Note each line in the data holding the string "Verwaltung" and report it.

#### Available records ####

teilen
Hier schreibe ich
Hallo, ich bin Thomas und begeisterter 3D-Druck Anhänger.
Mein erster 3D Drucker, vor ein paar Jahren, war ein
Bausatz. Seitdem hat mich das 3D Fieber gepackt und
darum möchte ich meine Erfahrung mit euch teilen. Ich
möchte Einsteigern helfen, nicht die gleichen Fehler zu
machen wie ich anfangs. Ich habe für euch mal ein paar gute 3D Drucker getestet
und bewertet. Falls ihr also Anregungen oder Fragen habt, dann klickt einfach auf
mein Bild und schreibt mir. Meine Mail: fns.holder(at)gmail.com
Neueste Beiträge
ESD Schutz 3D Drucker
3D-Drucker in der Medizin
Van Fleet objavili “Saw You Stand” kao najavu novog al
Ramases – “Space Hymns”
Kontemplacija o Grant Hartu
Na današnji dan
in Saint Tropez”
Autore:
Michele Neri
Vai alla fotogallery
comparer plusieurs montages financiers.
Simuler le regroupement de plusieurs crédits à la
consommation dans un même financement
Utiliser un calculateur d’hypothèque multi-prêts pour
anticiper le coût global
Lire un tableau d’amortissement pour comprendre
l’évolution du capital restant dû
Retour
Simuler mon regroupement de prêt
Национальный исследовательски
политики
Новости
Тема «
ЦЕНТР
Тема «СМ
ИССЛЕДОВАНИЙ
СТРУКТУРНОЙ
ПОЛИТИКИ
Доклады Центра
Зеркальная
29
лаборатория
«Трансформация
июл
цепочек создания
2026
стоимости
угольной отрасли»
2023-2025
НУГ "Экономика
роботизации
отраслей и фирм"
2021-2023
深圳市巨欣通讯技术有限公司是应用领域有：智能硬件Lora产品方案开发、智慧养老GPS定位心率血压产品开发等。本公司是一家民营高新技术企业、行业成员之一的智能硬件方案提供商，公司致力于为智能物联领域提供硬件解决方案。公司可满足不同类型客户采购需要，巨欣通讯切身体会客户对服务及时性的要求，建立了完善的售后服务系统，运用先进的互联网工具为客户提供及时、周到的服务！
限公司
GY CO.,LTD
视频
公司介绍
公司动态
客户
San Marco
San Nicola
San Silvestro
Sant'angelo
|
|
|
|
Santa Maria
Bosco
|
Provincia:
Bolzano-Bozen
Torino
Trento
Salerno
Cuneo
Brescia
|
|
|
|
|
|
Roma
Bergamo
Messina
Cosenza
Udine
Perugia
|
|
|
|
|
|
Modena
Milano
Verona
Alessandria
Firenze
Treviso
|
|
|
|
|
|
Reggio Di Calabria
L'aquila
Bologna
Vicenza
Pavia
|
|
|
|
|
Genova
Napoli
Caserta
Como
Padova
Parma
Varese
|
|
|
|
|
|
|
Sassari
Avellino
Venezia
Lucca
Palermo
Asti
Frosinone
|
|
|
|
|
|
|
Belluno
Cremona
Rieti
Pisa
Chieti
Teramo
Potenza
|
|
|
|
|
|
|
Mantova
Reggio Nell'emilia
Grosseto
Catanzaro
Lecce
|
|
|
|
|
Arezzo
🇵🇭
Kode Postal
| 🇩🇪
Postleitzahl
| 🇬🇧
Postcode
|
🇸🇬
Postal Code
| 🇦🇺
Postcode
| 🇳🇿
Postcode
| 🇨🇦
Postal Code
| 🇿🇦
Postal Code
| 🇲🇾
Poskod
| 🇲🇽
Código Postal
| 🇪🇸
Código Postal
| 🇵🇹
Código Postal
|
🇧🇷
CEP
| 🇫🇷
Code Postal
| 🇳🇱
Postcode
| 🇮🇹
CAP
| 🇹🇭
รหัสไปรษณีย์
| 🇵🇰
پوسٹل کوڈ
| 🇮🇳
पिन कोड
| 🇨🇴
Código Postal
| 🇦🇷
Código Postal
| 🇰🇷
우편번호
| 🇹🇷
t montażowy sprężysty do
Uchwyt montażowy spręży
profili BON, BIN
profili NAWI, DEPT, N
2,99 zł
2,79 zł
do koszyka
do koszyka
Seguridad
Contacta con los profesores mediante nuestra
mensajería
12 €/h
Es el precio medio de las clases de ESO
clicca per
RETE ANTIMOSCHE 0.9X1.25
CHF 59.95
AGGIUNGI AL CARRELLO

####
#### Available records ####

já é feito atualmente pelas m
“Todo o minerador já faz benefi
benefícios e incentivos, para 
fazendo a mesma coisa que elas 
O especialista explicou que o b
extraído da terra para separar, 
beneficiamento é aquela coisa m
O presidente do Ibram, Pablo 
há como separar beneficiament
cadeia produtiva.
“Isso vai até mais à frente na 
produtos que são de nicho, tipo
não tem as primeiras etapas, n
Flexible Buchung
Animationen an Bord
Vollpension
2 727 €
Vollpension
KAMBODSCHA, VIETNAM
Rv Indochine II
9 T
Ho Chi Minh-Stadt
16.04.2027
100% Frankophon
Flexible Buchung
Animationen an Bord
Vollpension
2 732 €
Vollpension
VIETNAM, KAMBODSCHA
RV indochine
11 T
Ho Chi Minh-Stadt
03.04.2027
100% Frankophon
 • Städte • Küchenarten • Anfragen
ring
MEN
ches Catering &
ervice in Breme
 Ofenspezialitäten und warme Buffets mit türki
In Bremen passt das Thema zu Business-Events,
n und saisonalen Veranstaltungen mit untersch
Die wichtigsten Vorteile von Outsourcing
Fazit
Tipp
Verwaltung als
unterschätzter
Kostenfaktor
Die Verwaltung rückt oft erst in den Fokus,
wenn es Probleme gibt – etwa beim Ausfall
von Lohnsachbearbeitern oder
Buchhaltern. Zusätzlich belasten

####

### Answer to the exercise
Verwaltung als
Die Verwaltung rückt oft erst in den Fokus,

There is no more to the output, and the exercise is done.